Comment by Ned Holbrook: User icon

The trick is that dialog boxes are simply windows, so in Carbon one simply calls RepositionWindow() with the appropriate positioning method. Plus the old dialog routines still work, so no worries.

July 3, 2003, 3:53

Comment by ssp: User icon

That sounds like it could do the trick.

The question I still see open is how this could be applied to print dialogues. Looking through the Carbon printing documentation, I got the impression, that you don’t get your hands on the print dialogue’s WindowRef, which you’ll need to use RepositionWindow(). Any idea?

Let me just remark that I hardly know Carbon at all and my knowledge of it is very incomplete. The impression I got so far is that the Carbon print manager functions seem to do most of the work for you as far as putting things on screen is concerned and that you can’t interfere much. - Thus I had assumed they would place the dialogue window appropriately as Cocoa does.

July 3, 2003, 14:34

Comment by Ned Holbrook: User icon

As I suggested in my first post, the question is, What is correct dialog placement? Both Carbon and Cocoa are capable of placing a dialog on any screen but the implementers of the standard print dialog for each API set chose a different screen on which to place the dialog. It’s not due to lack of technology but lack of clear HI guidelines.

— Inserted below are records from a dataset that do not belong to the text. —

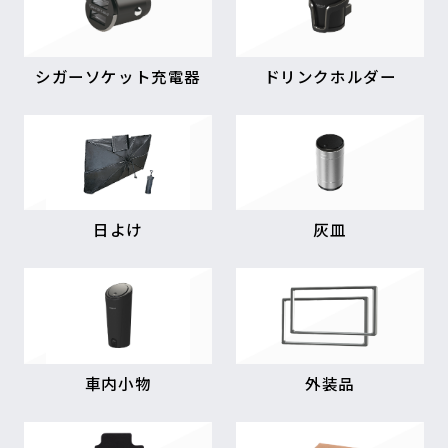
シガーソケット充電器
ドリンクホルダー
日よけ
灰皿
車内小物
外装品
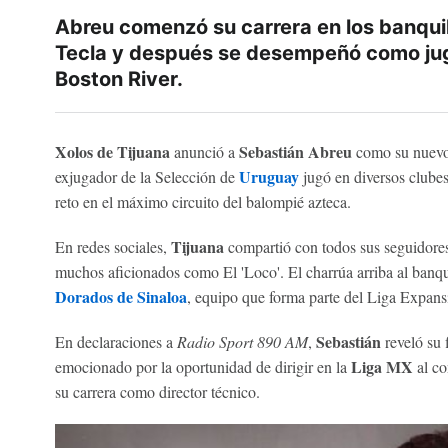
Abreu comenzó su carrera en los banquill
Tecla y después se desempeñó como ju
Boston River.
Xolos de Tijuana
Sebastián Abreu
anunció a
como su nuevo 
Uruguay
exjugador de la Selección de
jugó en diversos clubes
reto en el máximo circuito del balompié azteca.
Tijuana
En redes sociales,
compartió con todos sus seguidores
muchos aficionados como El 'Loco'. El charrúa arriba al banqui
Dorados de Sinaloa
, equipo que forma parte del Liga Expan
Sebastián
En declaraciones a
Radio Sport 890 AM
,
reveló su 
Liga MX
emocionado por la oportunidad de dirigir en la
al c
su carrera como director técnico.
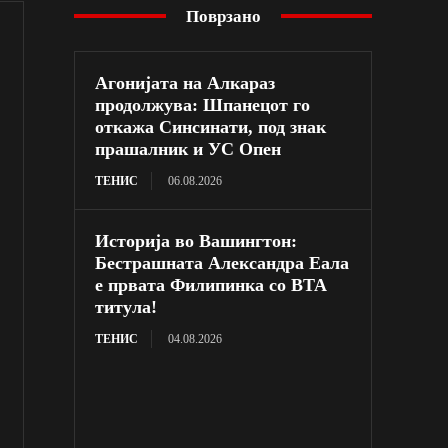
Поврзано
Агонијата на Алкараз
продолжува: Шпанецот го
откажа Синсинати, под знак
прашалник и УС Опен
ТЕНИС
06.08.2026
Историја во Вашингтон:
Бестрашната Александра Еала
е првата Филипинка со ВТА
титула!
ТЕНИС
04.08.2026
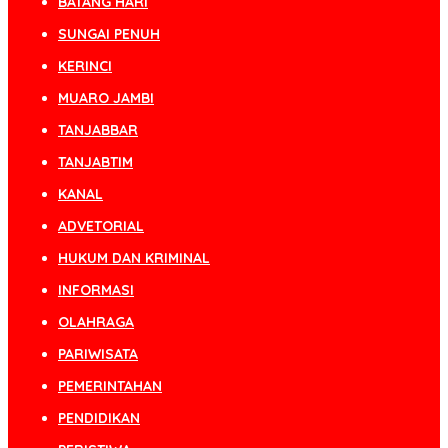
BATANG HARI
SUNGAI PENUH
KERINCI
MUARO JAMBI
TANJABBAR
TANJABTIM
KANAL
ADVETORIAL
HUKUM DAN KRIMINAL
INFORMASI
OLAHRAGA
PARIWISATA
PEMERINTAHAN
PENDIDIKAN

It’s also possible that the Carbon placement of the print dialog is correct, since the print command is invoked via a menu item in the File menu. Maybe it’s even as complex as whether the command is invoked from the menu or via a keyboard shortcut, I don’t know. The best way to resolve the issue is to file a bug (or two) asking for better guidelines and better application of those guidelines. That way we all win.

July 3, 2003, 19:13

Comment by ssp: User icon

Frankly, I think the rules sketched for those dialogues in the traditional Inside Macintosh documentation are just right: If the dialogue belongs to a window, it should appear on the same screen as that window. Not only does this sound reasonable, but it’s the way it works best.

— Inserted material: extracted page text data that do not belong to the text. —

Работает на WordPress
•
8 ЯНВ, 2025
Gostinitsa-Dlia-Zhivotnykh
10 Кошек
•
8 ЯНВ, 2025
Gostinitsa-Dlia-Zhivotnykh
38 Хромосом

The reason why I discovered the odd behaviour in the first place was that I chose ‘Print’ from PDF Plugin’s menu and nothing happened… seemingly, because the dialogue box had appeared on the other screen.

Saying that there is no specification sounds a bit like a cheap excuse to me. Also, Apple made (sorry, ‘crafted’) both Carbon and Cocoa, so making the behaviour consistent across both of them is the least we can expect. Of course, throwing in a few guidelines would be nice as well.

I think I’ll just make the trip to bug reporter and see how things work out.

July 3, 2003, 20:16

Comment by Ned Holbrook: User icon

In the example you give, presenting the dialog on the same screen seems eminently reasonable. But should the dialog follow the document or should it follow the command if one uses the print item from the menu bar? I think it’s a fair question and one worth clarifying.

The only “cheap” excuse I have to offer is that time is the most precious of resources. How else can one explain the many other discrepancies between Carbon and Cocoa? Or why bugs exist at all? Although it’s all just software and therefore capable of being fixed, there are still people at the other end pushing those bits around and sometimes there just isn’t enough time. Realize that people care about making things better but everything can’t be perfect all at once.